[DATA SUPPLIED Boundary: Start]
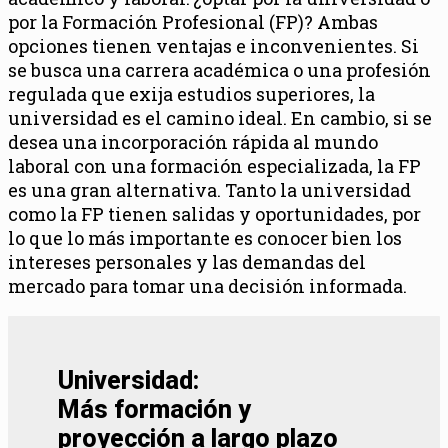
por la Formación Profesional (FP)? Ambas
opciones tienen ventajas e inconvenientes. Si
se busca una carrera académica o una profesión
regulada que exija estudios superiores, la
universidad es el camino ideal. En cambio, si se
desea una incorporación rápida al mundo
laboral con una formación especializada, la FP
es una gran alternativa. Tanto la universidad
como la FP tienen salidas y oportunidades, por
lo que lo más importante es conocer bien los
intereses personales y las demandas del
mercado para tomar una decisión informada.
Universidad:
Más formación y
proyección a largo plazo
[DATA SUPPLIED Boundary: End]
[DATA SUPPLIED Boundary: Start]
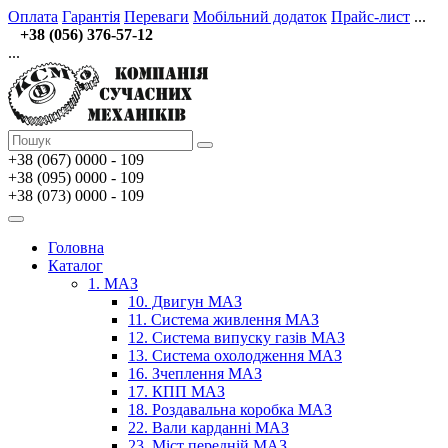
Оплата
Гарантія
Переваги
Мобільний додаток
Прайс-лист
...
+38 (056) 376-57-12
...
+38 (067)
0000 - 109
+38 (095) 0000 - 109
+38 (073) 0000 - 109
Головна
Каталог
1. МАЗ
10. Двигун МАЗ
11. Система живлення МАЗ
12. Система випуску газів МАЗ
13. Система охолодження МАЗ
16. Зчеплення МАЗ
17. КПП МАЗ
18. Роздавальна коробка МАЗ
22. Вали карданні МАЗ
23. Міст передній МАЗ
[DATA SUPPLIED Boundary: End]
• **TASK GOAL**: Only lines of the data holding the word "Система" go in the answer. Please copy each of them.

• **FINAL ANSWER**:
11. Система живлення МАЗ
12. Система випуску газів МАЗ
13. Система охолодження МАЗ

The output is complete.